OK, let’s see if we have this right:

  1. Exxon Mobil breaks all known records and records a profit of $11.68 billion for a single quarter, the largest profit ever made by any company in the history of mankind on planet Earth.
  2. Other oil companies also record huge quarterly profits, ranging from Conoco Phillips at the low end with $5.43 billion to Royal Dutch Shell, just less than Exxon Mobil with $11.55 billion.
  3. Totaled, the top six Big Oil companies posted quarterly profits of $51.47 billion.
  4. Gasoline is selling for more than $4 per gallon in most places.
  5. Confronted about the huge profits by reporters demanding an explanation, the company’s Vice President of Public Affairs Kenneth Cohen says this: “Our Congress needs to give us access to areas currently off limits to the industry.
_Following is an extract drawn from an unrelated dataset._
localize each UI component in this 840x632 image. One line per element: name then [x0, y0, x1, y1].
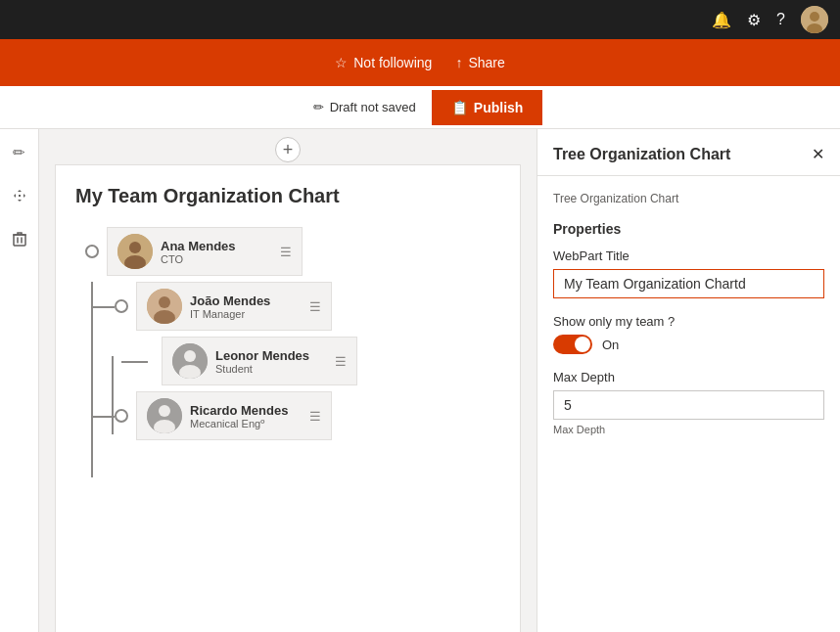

The best way to bring downward pressure on prices is by bringing on new supply while doing everything we can to use energy efficiently.”
  6. The industry currently has access to thousands of acres of offshore drilling sites which it is not using.
  7. It is well-known that, even if permission to drill anywhere the industry wants to drill was granted today, the supply would not reach the market for years.
  8. Despite that, however, Republicans in Congress — including our own U.S. Rep. Jon Porter and U.S. Sen. John Ensign — have jumped to do precisely what the industry says it wants done, which is to allow drilling in places where it’s currently prohibited, for damn good reason.

Do we have all of that right? Because it seems to us that there is the makings of a pretty good anti-incumbent election-year ad in that list. Oh, say, something about doing the bidding of the most profitable companies in the world while the constituents who actually vote for members of Congress are getting totally screwed while oil companies use record profits, not to explore for new sources of oil, but to buy back stock and ensure future profits.

That might be a pretty good ad. If only a certain challenger hadn’t already endorsed the idea of drilling, too.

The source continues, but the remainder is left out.